[Stored records]
◇ ◇ ◇ ◇ ◇ ◇ ◇
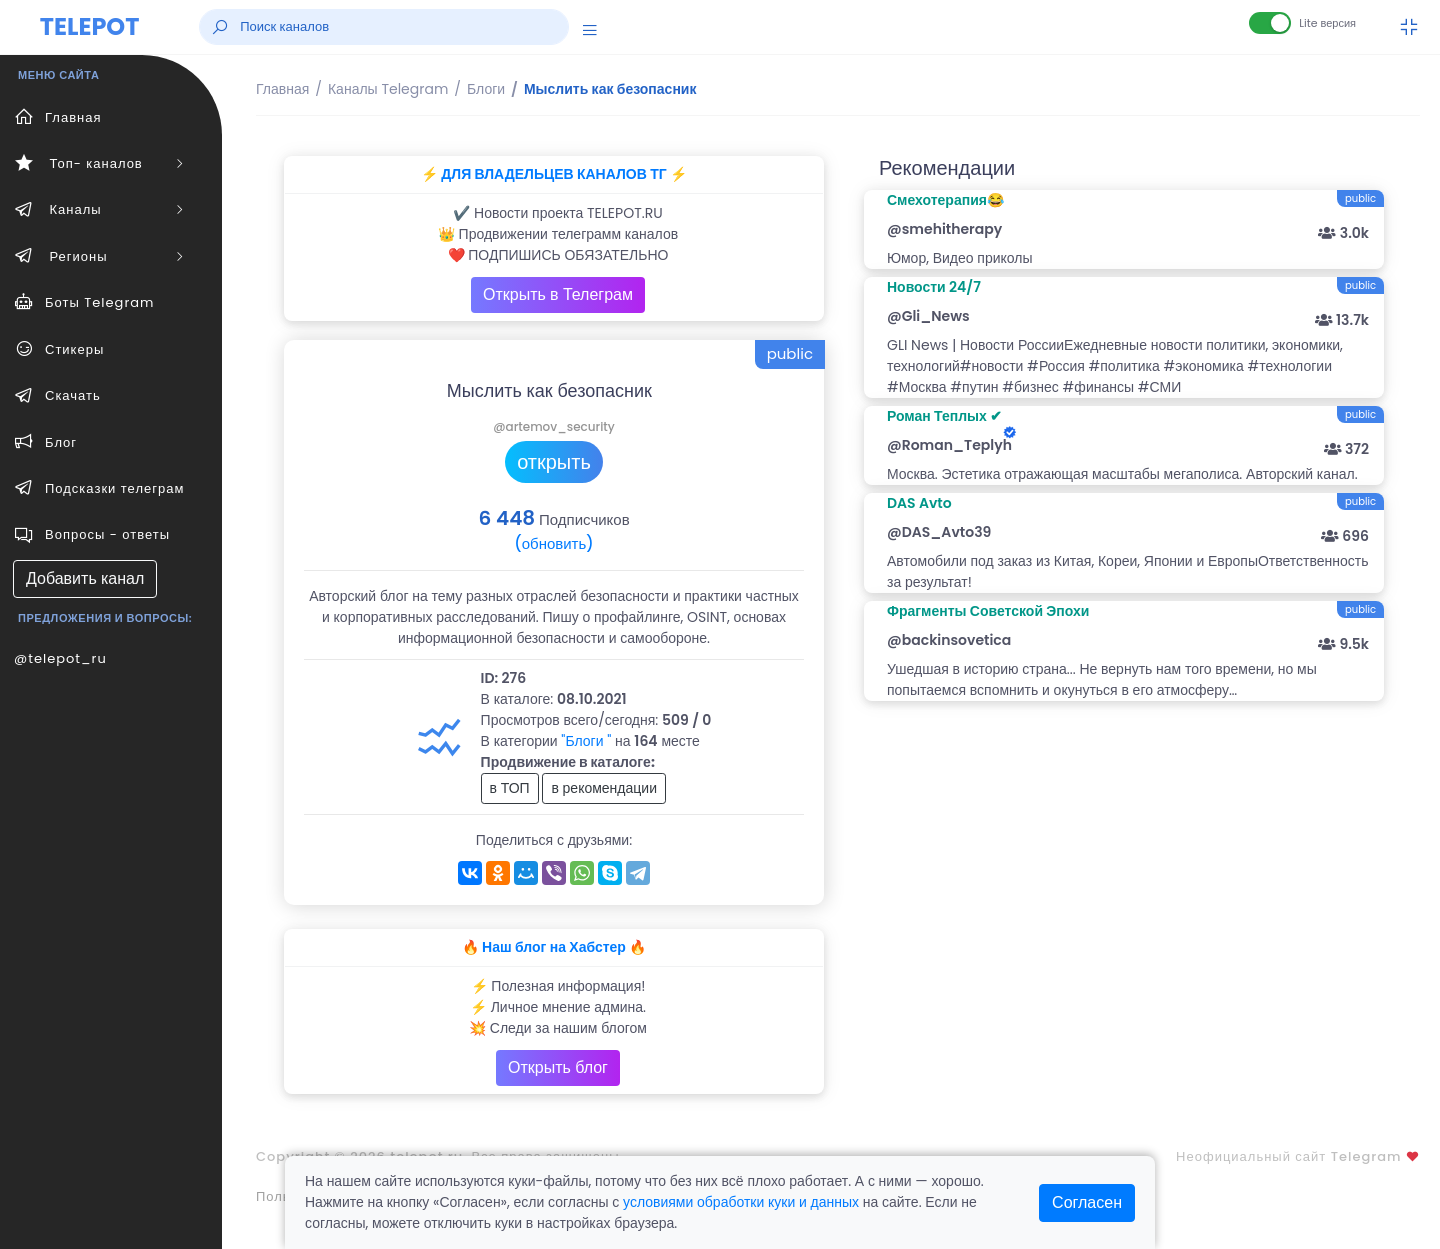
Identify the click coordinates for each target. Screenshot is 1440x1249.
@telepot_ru (60, 658)
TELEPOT (90, 26)
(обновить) (553, 543)
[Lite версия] (1270, 23)
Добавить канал (85, 578)
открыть (554, 462)
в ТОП (510, 788)
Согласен (1087, 1202)
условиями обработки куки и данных (741, 1202)
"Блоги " (586, 741)
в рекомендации (604, 788)
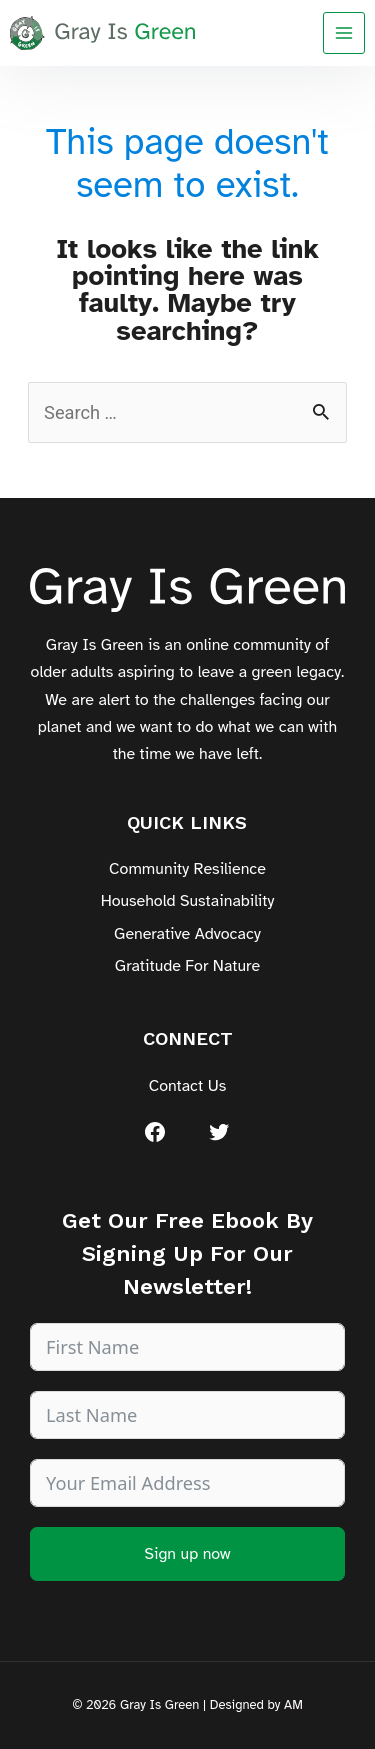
◇ ◇ ◇ ◇ ◇ ◇ ◇
WORK REQUIRED: Please output the lines of the records above from the one with "Добавить канал (85, 578)" through the last, exactly as they appear and with both ends included; skip any pictures and add nothing.

YOUR SOLUTION:
Добавить канал (85, 578)
открыть (554, 462)
в ТОП (510, 788)
Согласен (1087, 1202)
условиями обработки куки и данных (741, 1202)
"Блоги " (586, 741)
в рекомендации (604, 788)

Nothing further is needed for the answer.